An unrestricted free agent, the 34-year-old Weekes failed to receive a legitimate contract offer over the summer and subsequently signed a one-year contract with Hockey Night in Canada.
Weekes, who will continue working as an analyst with the NHL Network, is thrilled to be part of HNIC, which he said drew him to the game in his childhood years.
"Growing up here [in Toronto], Hockey Night in Canada is the main stage, where our game is concerned," Weekes told CBCSports.ca on Thursday.
"I don't look at this as a default move, but a move forward. I definitely want to do [TV broadcasting] as a second career."
Weekes would seriously consider an offer to return to the NHL, but it would have to be a signficant, in terms of market value and playing opportunity.
Puck drops Oct. 1
Hockey Night In Canada on CBC returns Oct. 1 with live coverage of Montreal at Toronto (7 p.m. ET) and Vancouver at Calgary (10 p.m. ET).
Two nights later, HNIC broadcasts a Saturday triple-header featuring St. Louis at Detroit (3 p.m. ET) followed by Scotiabank Hockey Tonight (6:30 p.m. ET) and three regional games — Toronto at Washington, Montreal at Buffalo, Ottawa at Rangers — and Calgary at Edmonton (10 p.m. ET).
"This is my main focus," said Weekes of his role with HNIC, which he said could involve working as a game analyst on West Coast games. "But I'm a player first. I'll always want to play. In transitioning, I'm at peace [with my decision]."
Proof in the numbers
One of the NHL's most community-minded and charitable players, Weekes showed last season with the New Jersey Devils he still has plenty to offer on the ice.

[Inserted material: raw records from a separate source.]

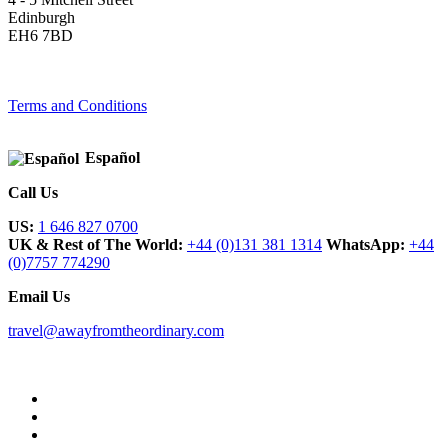
Edinburgh
EH6 7BD
Terms and Conditions
Español
Call Us
US:
1 646 827 0700
UK & Rest of The World:
+44 (0)131 381 1314
WhatsApp:
+44
(0)7757 774290
Email Us
travel@awayfromtheordinary.com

He won seven of 16 games and posted a career-high .920 save percentage, tying him with Vancouver's Roberto Luongo for sixth in the league among goalies with a minimum of 10 games played.
His 2.42 goals-against average ranked 13th in the NHL, but his playing time has dwindled in recent years.
After appearing in a career-high 66 contests in 2003-04, Weekes played 32, 14 and nine games the following three seasons. Still, with 11 years of NHL experience, Weekes believes he should be earning a salary anywhere between $950,000 US and $1.4 million or $1.5 million.
Scott Clemmensen, who has only two full NHL seasons under his belt — albeit a 25-win campaign a year ago — signed a three-year free-agent contract worth $3.6 million with the Florida Panthers on July 1.
Brian Boucher will make $1.825 million over the next two seasons with the Philadelphia Flyers after playing 22 games last season with San Jose, where he posted a 2.18 GAA and .917 save percentage.
"The last two years I made $675,000 and $700,000. That's entry-level [money] given my experience and intangibles," Weekes said.
Weekes has a record of 105-163-6 with a 2.88 GAA and 19 shutouts in 348 NHL games (317 starts) with Florida, Vancouver,Tampa Bay, Carolina, the New York Islanders, New York Rangers and New Jersey.